I sat staring at the television as the news went to a commercial break. When I looked down, I closed the book on my lap. I put it away with my notebooks and pencils, and I waited on the couch silently until my dad came into the room.
“Do you remember a little boy named Alex?” I asked him. “He lived down the hill one summer? Him and his mom?”
He repeated your name, then your last name. I nodded.
“They just announced on the news—it was just a minute ago,” I said. “He died this weekend in a motocross accident.”
There had been a little image of a motocross rider in a square on the screen while they read the story. I don’t know if it was a photo of you. Probably it wasn’t.
Dad walked to the couch. He sat quietly with me. I knew he was thinking of your mom. Somewhere in his office was a file folder with her name on it, and yours. I pictured her, the way she had looked when we were kids. Short blonde hair, a red sweater and a cigarette. Now she was in a room somewhere and she had lost her little boy. Good God.
I don’t like to believe a child can be doomed, but it feels like you were. Nothing ever went right for you. Not a thing, from the day you were born to the day you died. I don’t want to believe that the universe creates a life, only to torture it into its grave. I don’t want to believe that the universe itself can be the monster. But when I think of you, I’m not sure.
If I had known you at fifteen, I wouldn’t have been friends with you. I’m sorry. I was afraid of you at six years old, and I would’ve been more afraid of you at fifteen.
As for now… I am thirty-five now. It’s my birthday today, and for some reason I thought of you. Maybe because you will never get to be thirty-five. Maybe because it would have taken a miracle to get you to this age, even if you had survived that motocross accident.
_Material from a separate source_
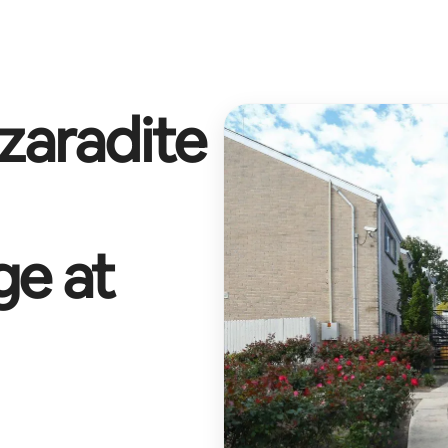
 zaradite
ge at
It’s raining outside and I can hear the wet sound of cars in the rain-filled streets. I can hear thunder. I am so conscious of everything that time has given me. I wish you had been given more time.
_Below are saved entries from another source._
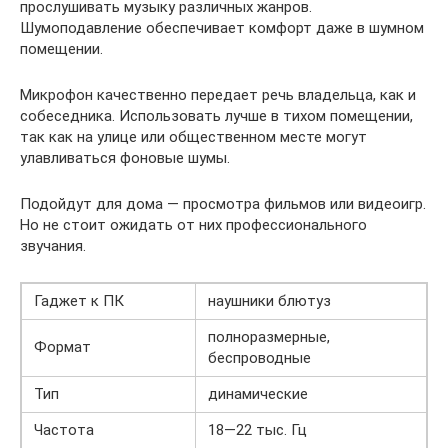
прослушивать музыку различных жанров.
Шумоподавление обеспечивает комфорт даже в шумном
помещении.
Микрофон качественно передает речь владельца, как и
собеседника. Использовать лучше в тихом помещении,
так как на улице или общественном месте могут
улавливаться фоновые шумы.
Подойдут для дома — просмотра фильмов или видеоигр.
Но не стоит ожидать от них профессионального
звучания.
Гаджет к ПК
наушники блютуз
полноразмерные,
Формат
беспроводные
Тип
динамические
Частота
18—22 тыс. Гц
I’ve known other men who started the way you did. Your chances weren’t great. But I can’t really say what you would have become. You were good at heart, Alex. I believed in it. And I wish you could’ve had the option, even if you never took it, of having a good life. I wish you could have seen some of the things I’ve been allowed to see.
Living is an act of repair. I can feel it all around me. Everyone I know is scarred by something. We’ve all met the world’s monsters. We’ve met them in others, and we meet them in ourselves. But still, I feel the world continuing to weave itself forward. Time is reaching for the thread ends, around the scarred places, and it keeps weaving. I wish you could feel this. Each morning, just by brushing my teeth and putting on my clothes and walking out into the world, I am collaborating with time.
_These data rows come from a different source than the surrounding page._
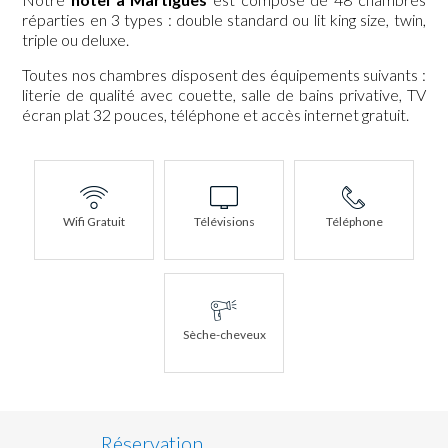
réparties en 3 types : double standard ou lit king size, twin,
triple ou deluxe.
Toutes nos chambres disposent des équipements suivants :
literie de qualité avec couette, salle de bains privative, TV
écran plat 32 pouces, téléphone et accès internet gratuit.
Wifi Gratuit
Télévisions
Téléphone
Sèche-cheveux
Réservation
Someone must have eulogized you once, but it wasn’t me. All I can say about you, summer friend, is that your life wasn’t fair. And when I think of you, I wonder why time repairs some things and why it leaves others broken. You were left broken on a dirt trail at fifteen years old. You lived and died at a loose end of the thread. It never resolved into anything. And, knowing that, all I can think is that life comes down to luck. That gifts are given without reason and taken without reason. All I can think is that time doesn’t care about fairness, only about movement.
Would time have done its work on you? Maybe it already has, somewhere, in some way I can’t understand. I don’t understand anything about the universe, Alex, or where it will take any of us. I don’t understand time. All I know is I want more.